La Abuela Juanzi, ahora frenética de preocupación, quería preguntar qué estaba pasando exactamente, pero sabía que no era el momento para preguntas.
Después de ayudar a su nuera a acostarse, escuchó la voz de su hija menor desde fuera:
—¡Mamá, mira lo que traje!
Temiendo que su impetuosa hija pudiera interrumpir a Yunyi, la Abuela Juanzi, basándose en su experiencia, agarró una palangana, la colocó junto al kang, luego abrió la puerta y salió al patio.
—¿No puedes bajar la voz?
La chica en el patio inmediatamente bajó su voz.
—¿Está dormida mi cuñada?
Mientras hablaba, intentó mirar por la ventana, pero su madre, rápida para reaccionar, la apartó.
—No mires ahora. ¿Qué trajiste?
La joven sonrió, mostrando el tofu en su mano.
—Lo hizo la Tía Zhang; todavía está caliente. Me dejó traer un trozo.
La Abuela Juanzi miró el tofu en la mano de su hija.
—¿Por qué te has estado acercando tanto a la esposa de Shunzi últimamente?
La chica se rio, dirigiéndose hacia la cocina.
—La Tía Zhang es muy amable.
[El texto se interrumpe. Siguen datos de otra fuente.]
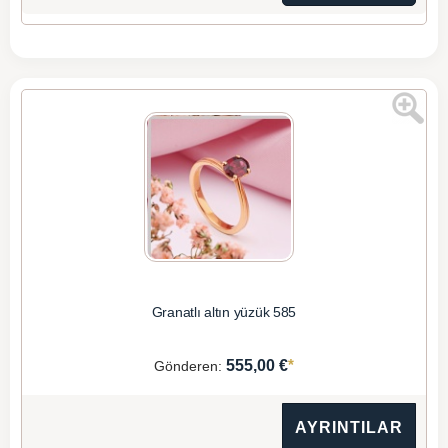
Granatlı altın yüzük 585
*
555,00 €
Gönderen:
AYRINTILAR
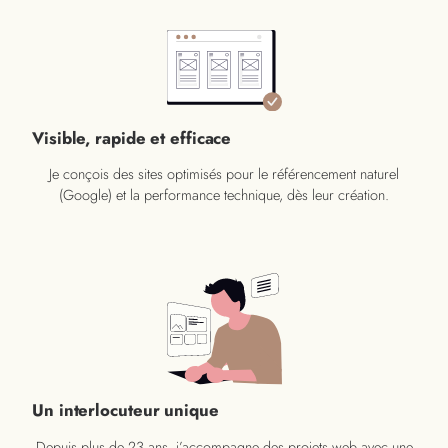
Visible, rapide et efficace
Je conçois des sites optimisés pour le référencement naturel
(Google) et la performance technique, dès leur création.
Un interlocuteur unique
Depuis plus de 23 ans, j’accompagne des projets web avec une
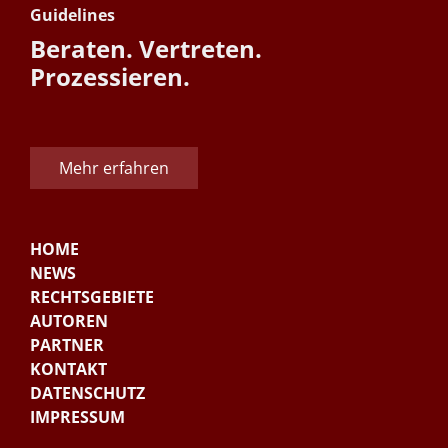
Guidelines
Beraten. Vertreten.
Prozessieren.
Mehr erfahren
HOME
NEWS
RECHTSGEBIETE
AUTOREN
PARTNER
KONTAKT
DATENSCHUTZ
IMPRESSUM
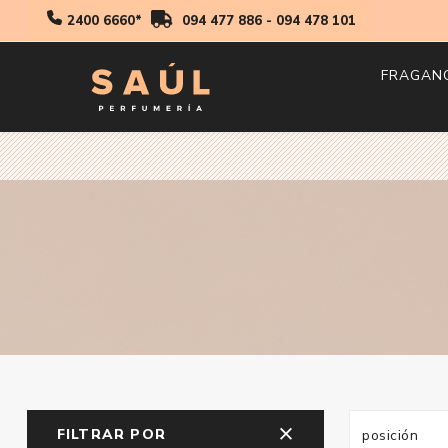
2400 6660*
094 477 886
-
094 478 101
FRAGAN
Hombr
Mujer
Niños
FILTRAR POR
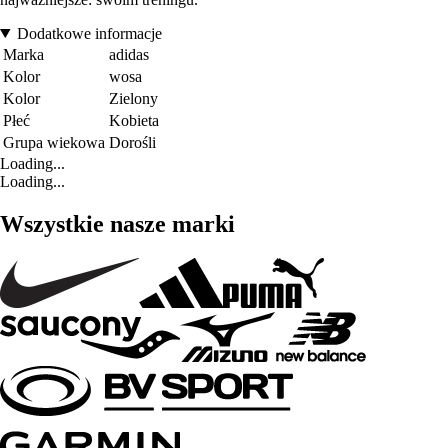
Dodatkowe informacje
Marka
adidas
Kolor
wosa
Kolor
Zielony
Płeć
Kobieta
Grupa wiekowa
Dorośli
Loading...
Loading...
Wszystkie nasze marki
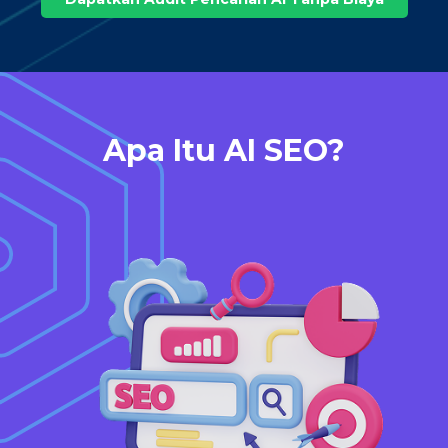
Apa Itu AI SEO?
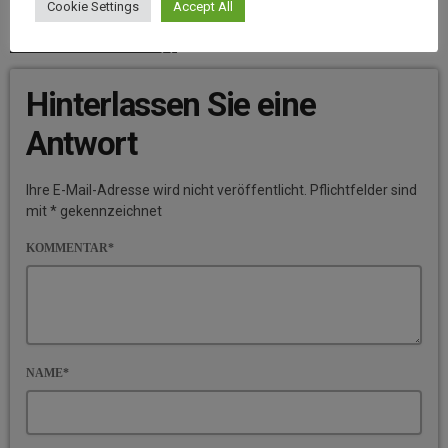
Cookie Settings
Accept All
BEITRAGS-KOMMENTARE (0)
Hinterlassen Sie eine
Antwort
Ihre E-Mail-Adresse wird nicht veröffentlicht. Pflichtfelder sind
mit * gekennzeichnet
KOMMENTAR*
NAME*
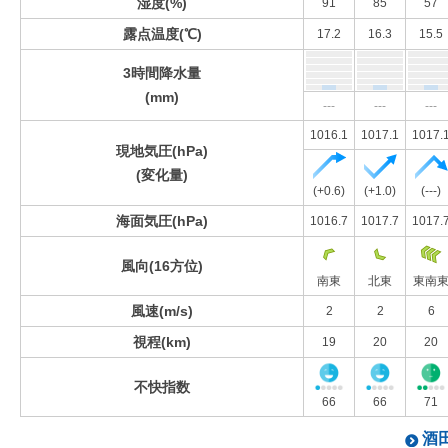
湿度(%)
91
85
57
露点温度(℃)
17.2
16.3
15.5
3時間降水量
(mm)
---
---
---
1016.1
1017.1
1017.
現地気圧(hPa)
(変化量)
(+0.6)
(+1.0)
(---)
海面気圧(hPa)
1016.7
1017.7
1017.
風向(16方位)
南東
北東
東南
風速(m/s)
2
2
6
視程(km)
19
20
20
不快指数
66
66
71
酒田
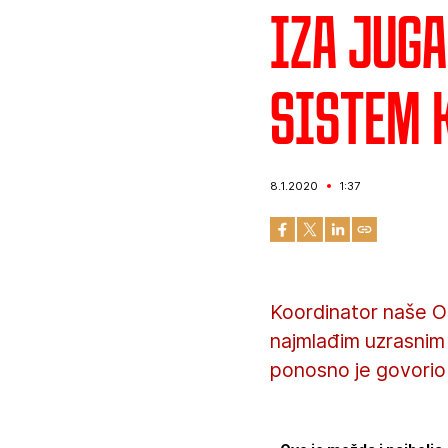
Iza jug
sistem 
8.1.2020
1:37
Koordinator naše Om
najmlađim uzrasnim
ponosno je govorio 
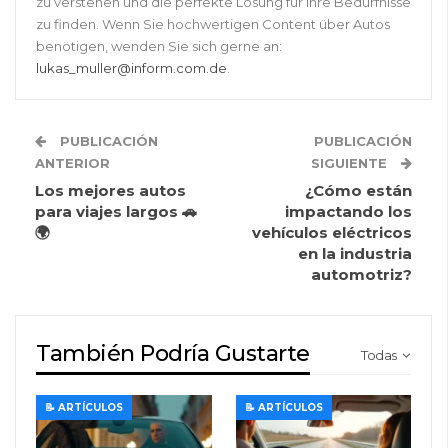
zu verstehen und die perfekte Lösung für ihre Bedürfnisse
zu finden. Wenn Sie hochwertigen Content über Autos
benötigen, wenden Sie sich gerne an:
lukas_muller@inform.com.de
.
PUBLICACIÓN
PUBLICACIÓN
ANTERIOR
SIGUIENTE
Los mejores autos
¿Cómo están
para viajes largos 🚗
impactando los
🌍
vehículos eléctricos
en la industria
automotriz?
También Podría Gustarte
Todas
📝 ARTÍCULOS
📝 ARTÍCULOS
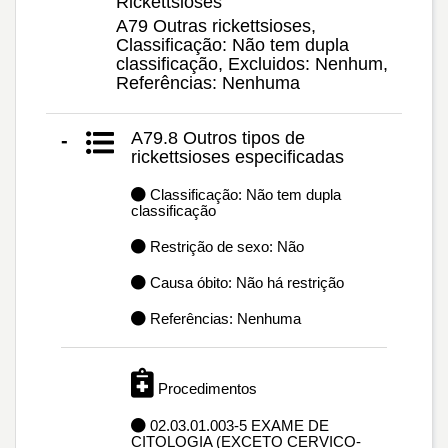
Rickettsioses
A79 Outras rickettsioses,
Classificação: Não tem dupla
classificação, Excluidos: Nenhum,
Referências: Nenhuma
A79.8 Outros tipos de
-
rickettsioses especificadas
Classificação: Não tem dupla
classificação
Restrição de sexo: Não
Causa óbito: Não há restrição
Referências: Nenhuma
Procedimentos
02.03.01.003-5 EXAME DE
CITOLOGIA (EXCETO CERVICO-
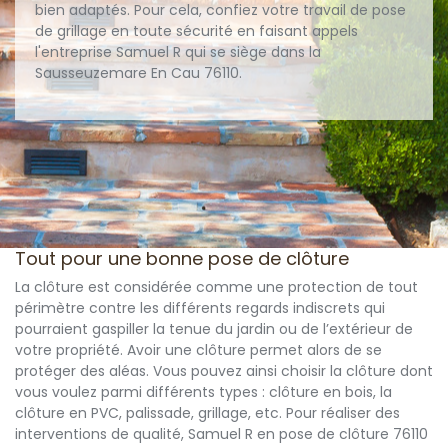
bien adaptés. Pour cela, confiez votre travail de pose
de grillage en toute sécurité en faisant appels
l'entreprise Samuel R qui se siège dans la
Sausseuzemare En Cau 76110.
Tout pour une bonne pose de clôture
La clôture est considérée comme une protection de tout
périmètre contre les différents regards indiscrets qui
pourraient gaspiller la tenue du jardin ou de l’extérieur de
votre propriété. Avoir une clôture permet alors de se
protéger des aléas. Vous pouvez ainsi choisir la clôture dont
vous voulez parmi différents types : clôture en bois, la
clôture en PVC, palissade, grillage, etc. Pour réaliser des
interventions de qualité, Samuel R en pose de clôture 76110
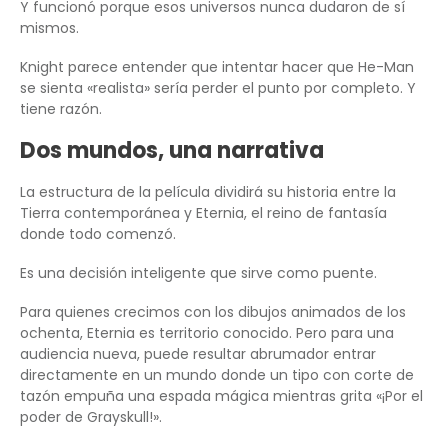
Y funcionó porque esos universos nunca dudaron de sí
mismos.
Knight parece entender que intentar hacer que He-Man
se sienta «realista» sería perder el punto por completo. Y
tiene razón.
Dos mundos, una narrativa
La estructura de la película dividirá su historia entre la
Tierra contemporánea y Eternia, el reino de fantasía
donde todo comenzó.
Es una decisión inteligente que sirve como puente.
Para quienes crecimos con los dibujos animados de los
ochenta, Eternia es territorio conocido. Pero para una
audiencia nueva, puede resultar abrumador entrar
directamente en un mundo donde un tipo con corte de
tazón empuña una espada mágica mientras grita «¡Por el
poder de Grayskull!».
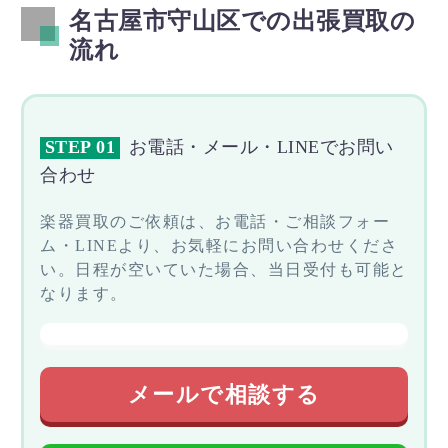
名古屋市守山区での出張買取の
流れ
STEP 01
お電話・メール・LINEでお問い
合わせ
楽器買取のご依頼は、お電話・ご相談フォー
ム・LINEより、お気軽にお問い合わせくださ
い。日程が空いていた場合、当日受付も可能と
なります。
メールで相談する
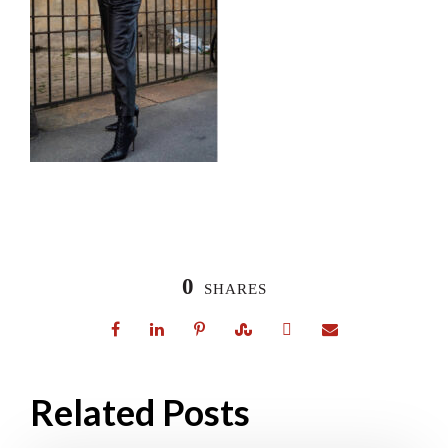
0
SHARES
Related Posts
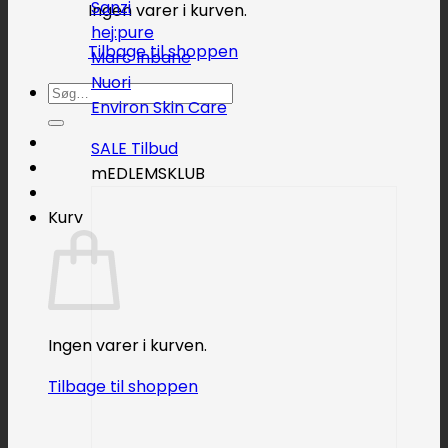
Sanzi
Ingen varer i kurven.
hej:pure
Tilbage til shoppen
Marc Inbane
Nuori
Søg
Environ Skin Care
efter:
SALE
mEDLEMSKLUB
Kurv
Ingen varer i kurven.
Tilbage til shoppen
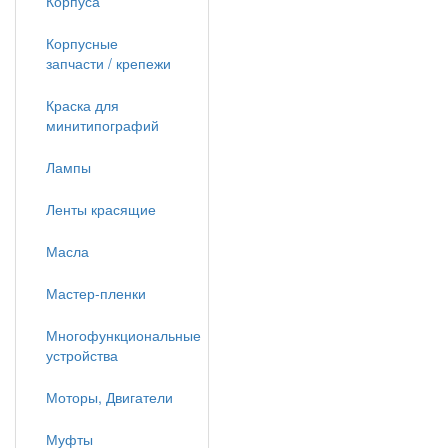
Корпуса
Корпусные
запчасти / крепежи
Краска для
минитипографий
Лампы
Ленты красящие
Масла
Мастер-пленки
Многофункциональные
устройства
Моторы, Двигатели
Муфты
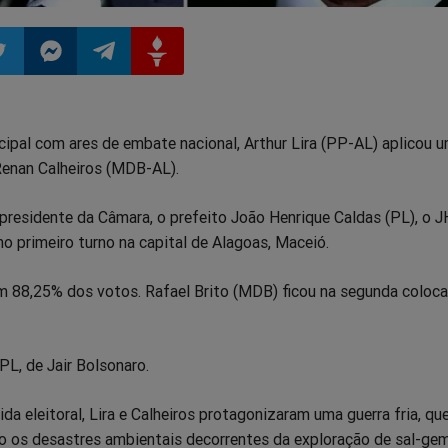
ilhar
mpartilhar
Compartilhar
Compartilhar
Compartilhar
ipal com ares de embate nacional, Arthur Lira (PP-AL) aplicou 
o
no
no
no
Renan Calheiros (MDB-AL).
pp
itter
Messenger
Telegram
Gettr
presidente da Câmara, o prefeito João Henrique Caldas (PL), o J
no primeiro turno na capital de Alagoas, Maceió.
om 88,25% dos votos. Rafael Brito (MDB) ficou na segunda coloc
PL, de Jair Bolsonaro.
da eleitoral, Lira e Calheiros protagonizaram uma guerra fria, qu
 os desastres ambientais decorrentes da exploração de sal-ge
No hay nada malo en visitarla más a menudo. ¿Ves? Incluso me dio un trozo de tofu hoy.
La Abuela Juanzi sintió que algo no estaba bien.
—No podemos simplemente aceptar tales favores. Ve y dale un cuenco de soja más tarde.
La joven parecía un poco infeliz y argumentó:
—No estaba tratando de aprovecharme. La Tía Zhang insistió en dármelo. Además, estaba pensando en mi cuñada y su pequeño sobrino en su vientre. No es como si fuera la única que recibió tofu.
Desde dentro de la habitación, Yunyi escuchó toda la conversación claramente.
Por supuesto, Huo Jingrui, que deliberadamente había estado fuera del patio, también escuchó las palabras de la joven. La sospecha se agitó dentro de él, y su expresión se volvió grave.
Yunyi actuó rápidamente. Como siempre, hizo una pequeña incisión en el dedo de Juanzi y dejó que la sangre goteara en la palangana. Una vez que el color de la sangre volvió a la normalidad, usó la aguja de plata para detener el sangrado. Al ver un poco de algodón en un armario, humedeció un pequeño trozo con agua del cuenco y lo presionó directamente sobre la herida.
Mientras guardaba la aguja de plata en su caja, cuando Juanzi no estaba prestando atención, Yunyi discretamente transfirió el agua del cuenco a su espacio y la roció en las grietas de algunas rocas.
Justo entonces, la Abuela Juanzi, después de enviar a su hija a hacer sus tareas, volvió a entrar en la habitación.
—Doctora Chu —preguntó preocupada—, ¿cómo está?
Yunyi señaló hacia la palangana en el suelo junto a la cabecera del kang.
—¿Tiene un frasco de conservas vacío en casa?
La Abuela Juanzi respondió rápidamente:
—¡Sí, sí, sí! Juanzi terminó unas conservas hace unos días. Iré a buscar el frasco ahora mismo.
Yunyi vertió la sangre en el frasco de conservas. Volviéndose para mirar a Juanzi, que ya estaba dormida en el kang, dijo:
—Ayúdeme a encontrar una bolsa de tela. Necesito poner este frasco de conservas dentro.